Hmmm Chicken & chips.... [smiley=chef.gif]


----------



## A3DFU (May 7, 2002)

mosschops said:


> Hi Dani,
> 
> Me and Emma are looking forward to this [smiley=elf.gif]
> 
> Hmmm Chicken & chips.... [smiley=chef.gif]


Chicken and chips for the two of you  :wink:


----------



## A3DFU (May 7, 2002)

Oh, and we may do a cruise on Sunday, 16th? Just for the Scottish contingent? *Hev, David??*


----------



## ObiWan (Sep 25, 2005)

We will be in sunny Florida........... sorry :lol: :wink:


----------



## A3DFU (May 7, 2002)

Running away from a curry Barry?  I can't believe that you can do that :roll:

Oh, for good measure, there'll be a Pennine cruise on Sunday, 16th.
But I'll start a new thread for that


----------



## ObiWan (Sep 25, 2005)

A3DFU said:


> Running away from a curry Barry?  I can't believe that you can do that :roll:
> 
> Oh, for good measure, there'll be a Pennine cruise on Sunday, 16th.
> But I'll start a new thread for that


Sorry Dani............... still prefer Florida


----------



## coTTsie (Jan 30, 2007)

could possibly make the cruise but deffo can't make the food :?


----------



## A3DFU (May 7, 2002)

coTTsie said:


> could possibly make the cruise but deffo can't make the food :?


Don't you enjoy Indian food then  You need to persuade your other half to come and join us


----------



## coTTsie (Jan 30, 2007)

its not that, she's out on a crimbo works do that night :?


----------



## A3DFU (May 7, 2002)

coTTsie said:


> its not that, she's out on a crimbo works do that night :?


O.K. So *you* come to *our* x-mas do 

Btw, pre dinner coffees are at my house as usual [smiley=chef.gif]


----------



## A3DFU (May 7, 2002)

Right, I need to book soon.

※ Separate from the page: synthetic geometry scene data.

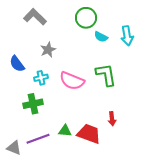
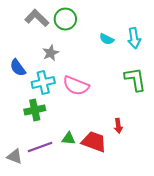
green circle: (86, 18) -> (65, 19), moved
green L-shape: (106, 75) -> (135, 79), moved
cyan cross: (41, 78) -> (43, 82), size x1.5

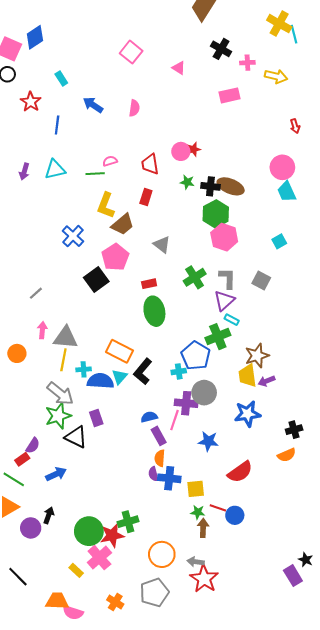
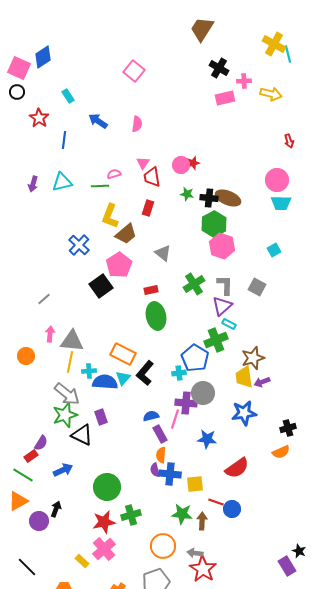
pink triangle: (179, 68) -> (143, 163), moved, turned 32
pink rectangle: (229, 95) -> (225, 98), moved
cyan trapezoid: (287, 192) -> (281, 203), turned -65
green star: (198, 512) -> (182, 514), moved, size x1.5
green circle: (89, 531) -> (107, 487), moved
red star: (112, 535) -> (104, 522), moved

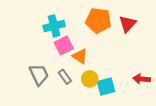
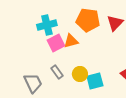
orange triangle: (80, 56) -> (71, 41), moved, turned -49
gray trapezoid: (39, 75) -> (33, 83), moved

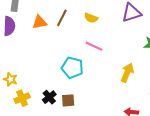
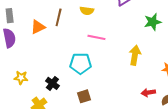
yellow star: (10, 79) -> (21, 78), moved
black cross: (49, 97) -> (52, 83), moved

Like next Friday.

So who else is up for this [smiley=chef.gif] [smiley=cheers.gif]


----------



## John-H (Jul 13, 2005)

Well, I can make the curry and the cruise  Woohoo!


----------



## A3DFU (May 7, 2002)

John-H said:


> Well, I can make the curry and the cruise  Woohoo!


Oh, yes, cruise. I suppose I had better start thinking and posting :roll:


----------



## John-H (Jul 13, 2005)

ObiWan said:


> A3DFU said:
> 
> 
> > Running away from a curry Barry?  I can't believe that you can do that :roll:
> ...


Florida :roll: . What an excuse!


----------



## A3DFU (May 7, 2002)

So can everyone coming 
please post now [smiley=weneedyou.gif]


----------



## Godzilla (Feb 20, 2007)

Thanks for adding me to the list Dani, but wife is a bit premature  :lol: :roll:


----------



## A3DFU (May 7, 2002)

Godzilla said:


> Thanks for adding me to the list Dani, but wife is a bit premature  :lol: :roll:


Hence the :?: .... :?: :lol: 
 partner in that case 

And I have now corrected it :wink:


----------



## A3DFU (May 7, 2002)

Thanks all for coming. I hope you enjoyed the curry as much as I did 

This e-mail just came through from Simon
_Hi Dani,

Thanks for a great night out,we both enjoyed it very much, please thank everyone for there donations and doing the collection for me, I was very happy with the response, all the very best for Christmas, Take Care, Simon & Sharon._

Remember, the fire service will do a full day of collecting for the officer who died in line of duty on 29th December in Macclesfield in front of the Town Hall. I know I'll be there 8)


----------